The enduring, unsettling resonance of Leda and the Swan
A sudden blow: the great wings beating still
Above the staggering girl, her thighs caressed
By the dark webs, her nape caught in his bill,
He holds her helpless breast upon his breast.
How can those terrified vague fingers push
The feathered glory from her loosening thighs?
And how can body, laid in that white rush,
But feel the strange heart beating where it lies?
A shudder in the loins engenders there
The broken wall, the burning roof and tower
And Agamemnon dead.
Being so caught up,
So mastered by the brute blood of the air,
Did she put on his knowledge with his power
Before the indifferent beak could let her drop?

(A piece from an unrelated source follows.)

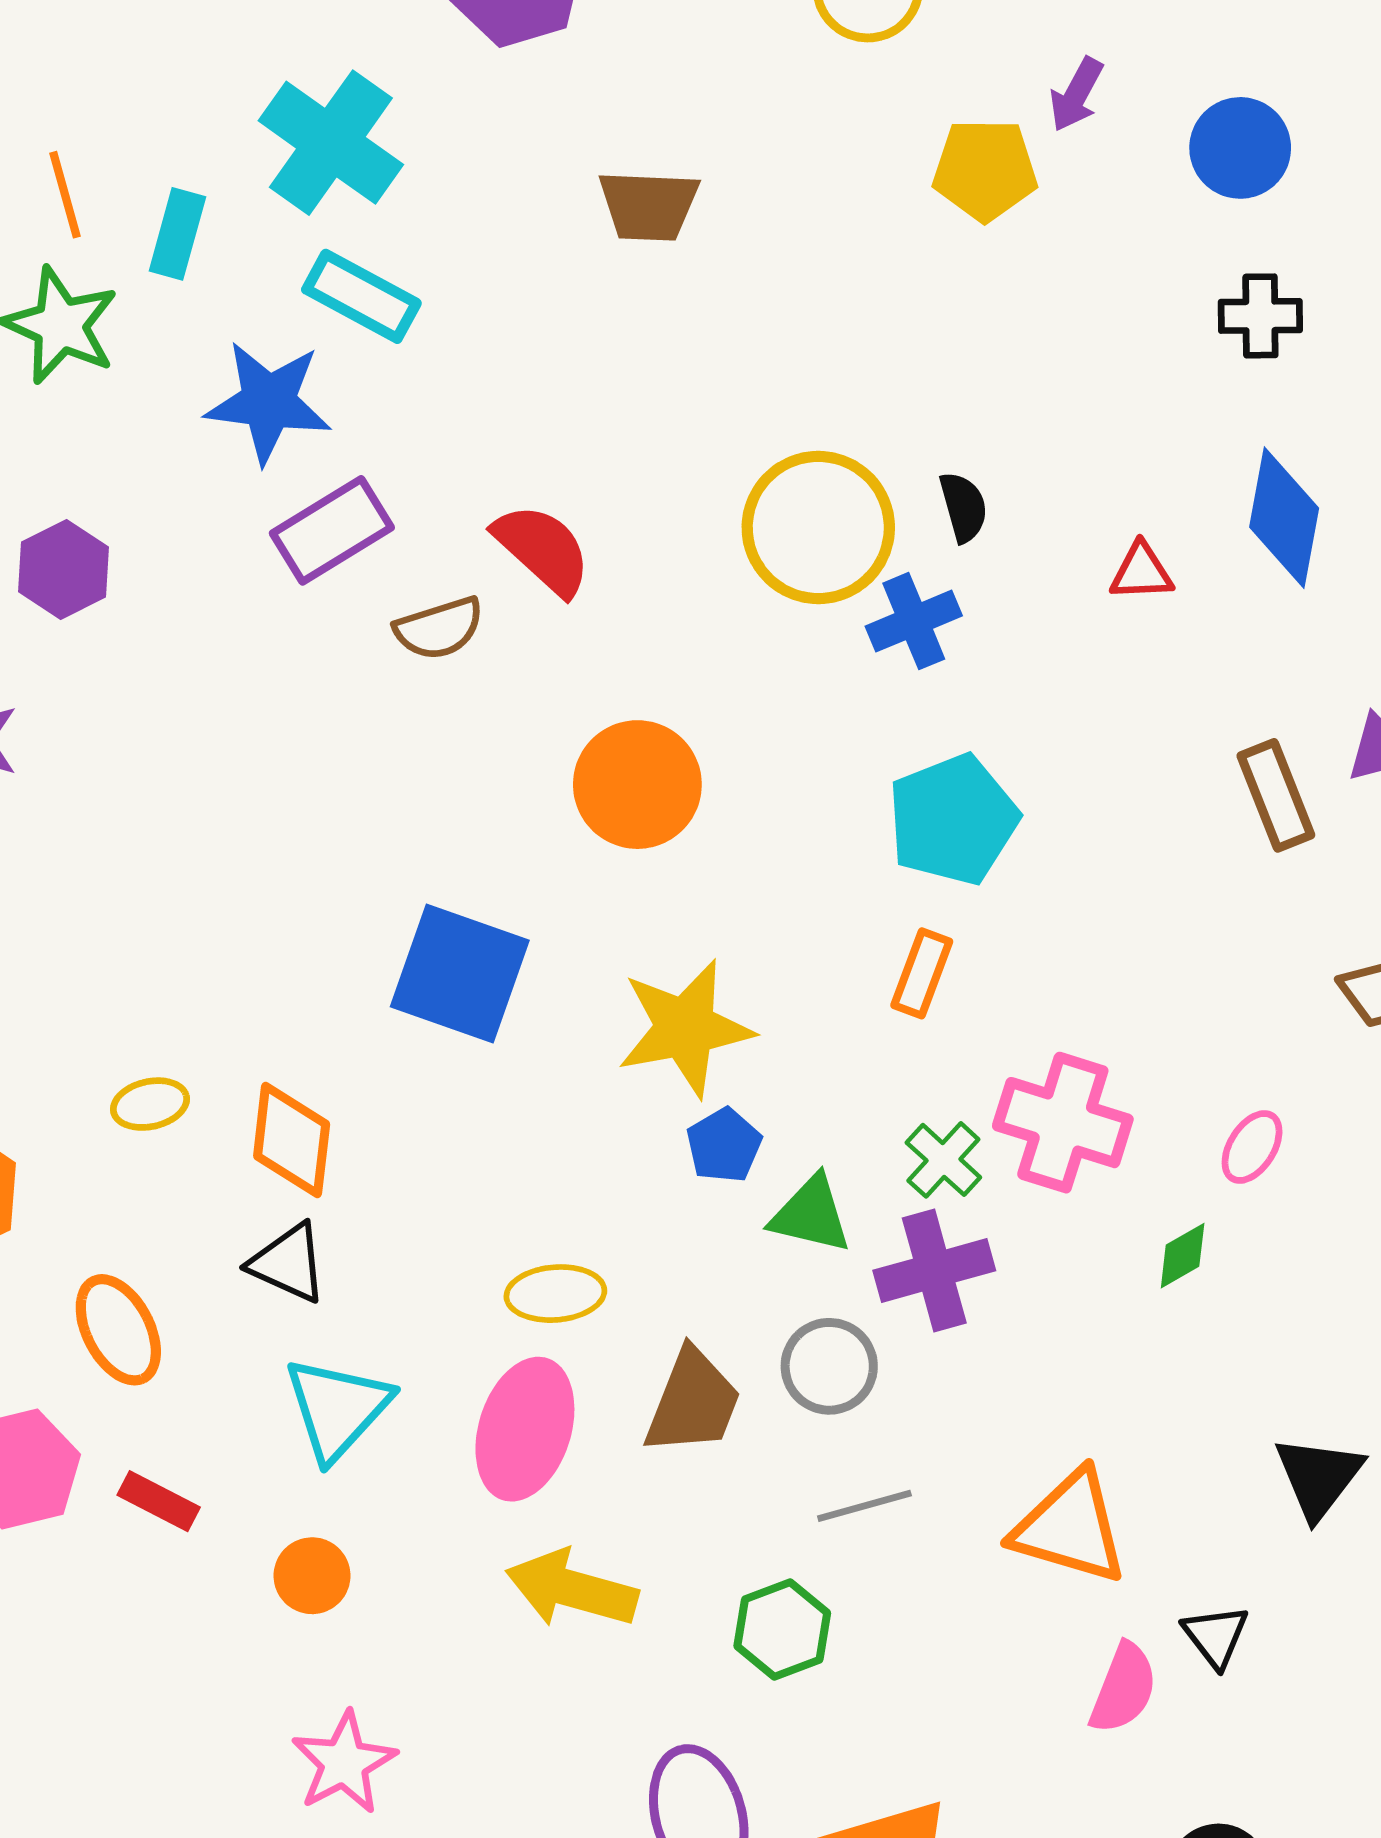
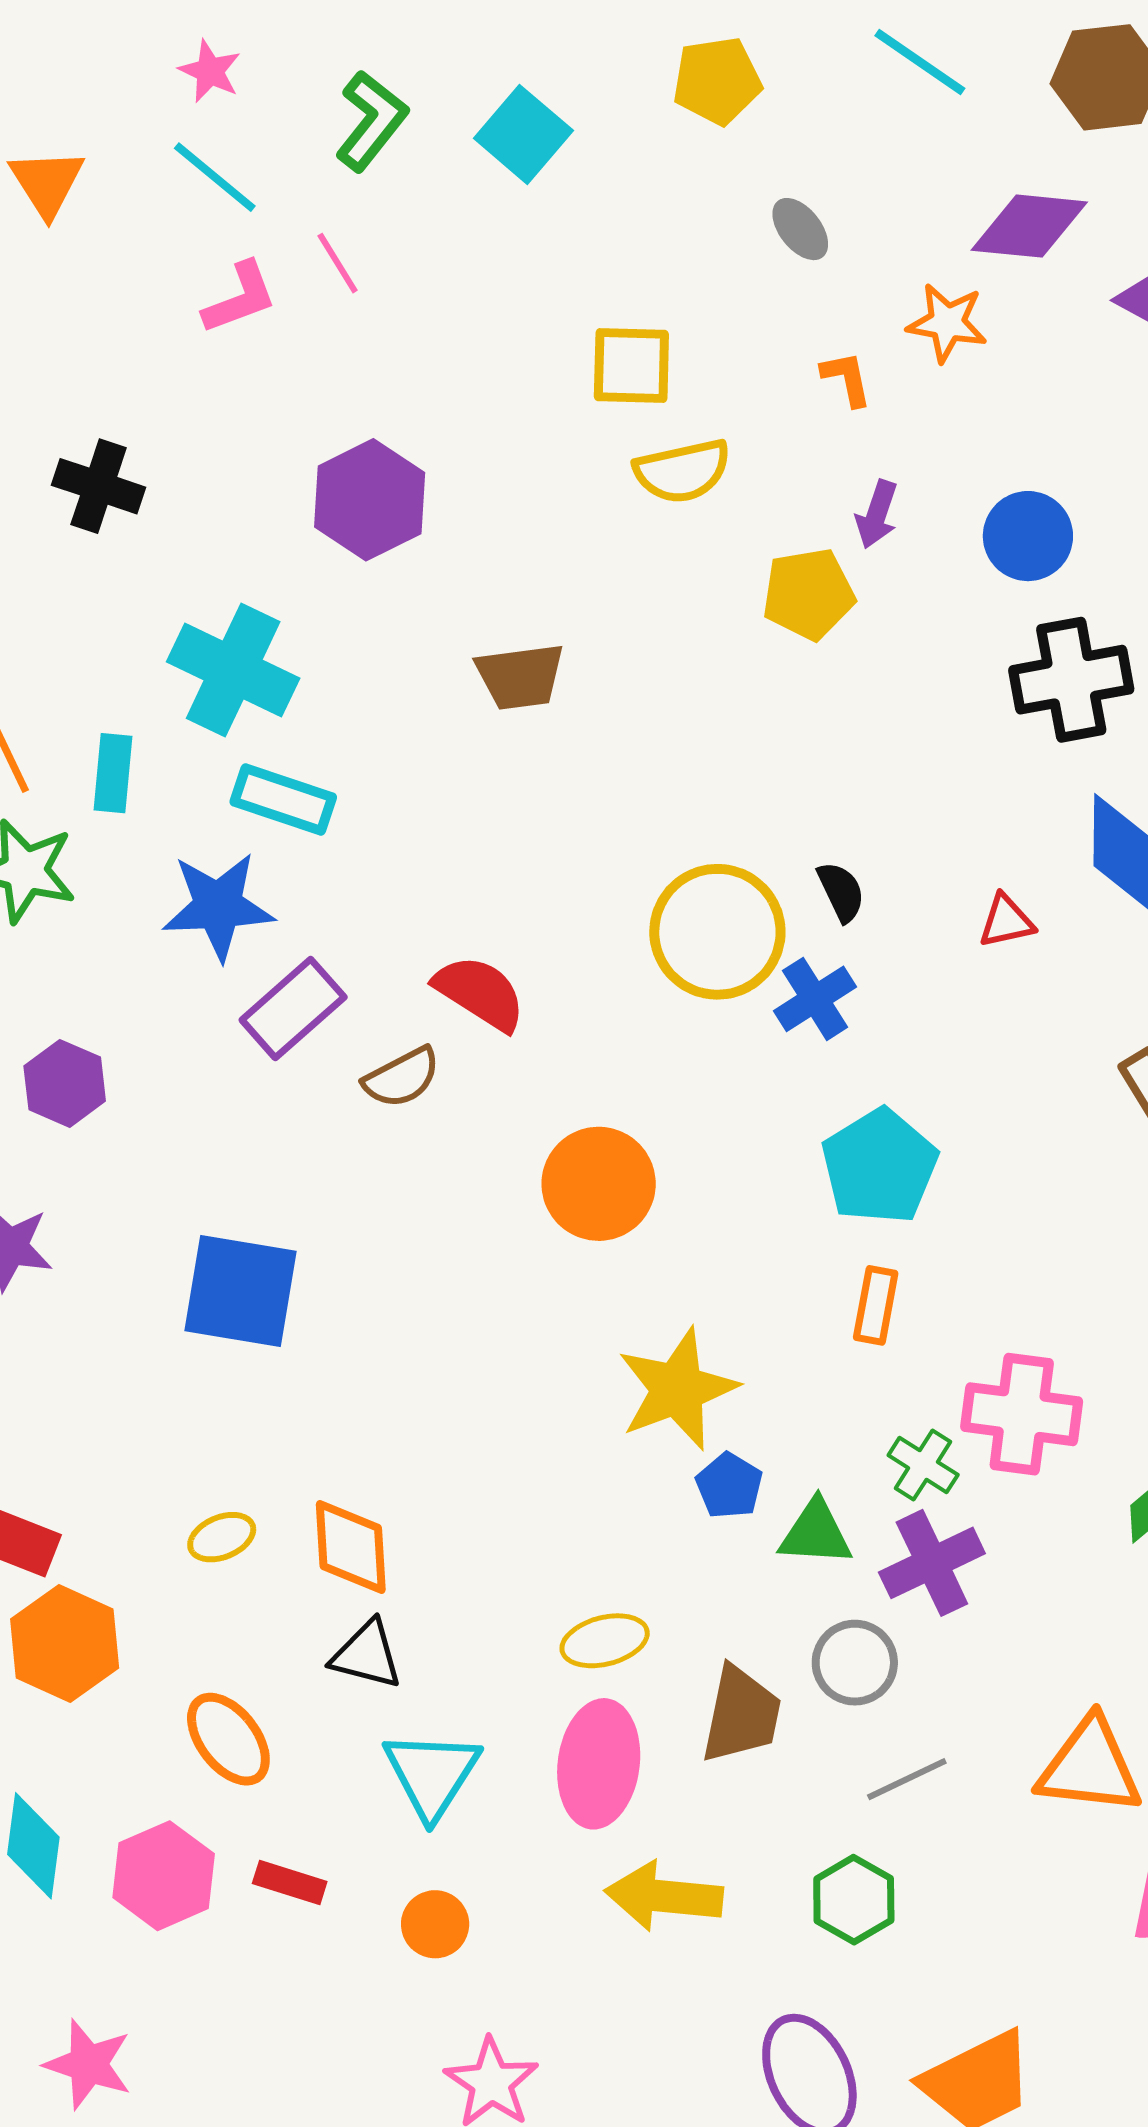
black cross: (1260, 316) -> (1071, 680), size x1.6
blue square: (460, 974) -> (241, 1291), moved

-“Leda and the Swan,” William Butler Yeats
The story of Leda and the Swan has been a motif in Western art ever since Ovid's telling of it some two millennia ago. In the story, Leda, already carrying two children - Castor and Clytemnestra - by her husband, Tyndareus, is raped by the god Zeus, who has taken the form of a swan. She becomes pregnant with Zeus' two children, Polydeuces and Helen (none other than Helen of Troy, over whom a war would be waged and an epic written).
From the Renaissance on, romanticizing or idealizing portrayals of Leda and the Swan were quite common, the fearsome scene itself often obscured or merely hinted at. But Yeats places the reader at the scene of the crime, evoking a sense of terror that adumbrates the melee of the Trojan War and the death of Agamemnon.